Scientists solve mystery of how most antimatter in the Milky Way forms

2 Jun 2017

A team of international astrophysicists led by ANU and including UQ astronomer Holger Baumgardt has shown how most of the antimatter in the Milky Way forms.

University of Queensland School of Mathematics and Physics Associate Professor Holger Baumgardt said that antimatter was material composed of the antiparticle partners of ordinary matter.

“When antimatter meets with matter, they quickly annihilate each other to form a burst of energy in the form of gamma-rays,” he said.

“Scientists have known since the early 1970s that the inner parts of the Milky Way galaxy are a strong source of gamma-rays, indicating the existence of antimatter, but there had been no settled view on where the antimatter came from.”
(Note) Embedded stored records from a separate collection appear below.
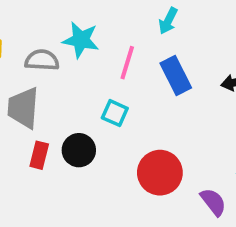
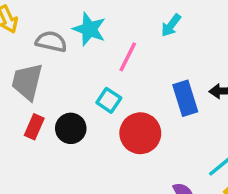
blue rectangle: (176, 75) -> (185, 98), moved
red circle: (160, 173) -> (140, 133), moved

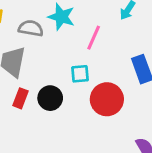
cyan square: (109, 100) -> (80, 74), turned -36

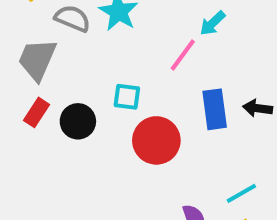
pink line: (94, 38) -> (183, 55), moved

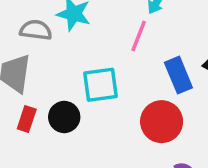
cyan square: (127, 97) -> (100, 85), size x1.5
red circle: (156, 140) -> (162, 122), moved

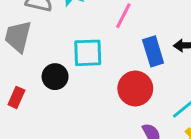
red rectangle: (27, 119) -> (16, 97), moved

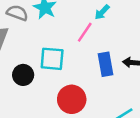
red circle: (135, 88) -> (72, 99), moved

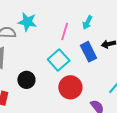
cyan arrow: (102, 12) -> (87, 22), moved
cyan square: (52, 59) -> (59, 60), moved, turned -30

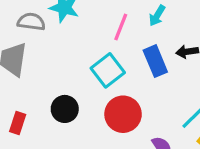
black circle: (26, 80) -> (65, 109), moved

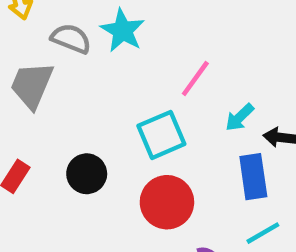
cyan arrow: (157, 16) -> (240, 117), moved
blue rectangle: (155, 61) -> (253, 177), moved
In a new study, published in May 2017, the team of astronomers had shown that the cause was a series of weak supernova explosions over millions of years, each created by the convergence of two white dwarfs which are ultra-compact remnants of stars no more massive than our sun.

"Our research provides new insight into a part of the Milky Way where we find some of the oldest stars in our galaxy," said Roland Dr Crocker, the lead author of the research project from the ANU Research School of Astronomy and Astrophysics.

Dr Crocker said the team had ruled out the supermassive black hole at the centre of the Milky Way and the still-mysterious dark matter as being the sources of the antimatter.

Instead the antimatter came from a system where two white dwarfs form a binary system and collide with each other.

The smaller of the binary stars loses mass to the larger star and ends its life as a helium white dwarf, while the larger star ends as a carbon-oxygen white dwarf.

As the white dwarfs orbit each other, the system loses energy to gravitational waves causing the white dwarfs to spiral closer and closer to each other until the carbon-oxygen white dwarf rips apart the companion star whose helium forms a dense shell covering the bigger star, quickly leading to a thermonuclear supernova that is the source of the antimatter.

The research is published in Nature Astronomy.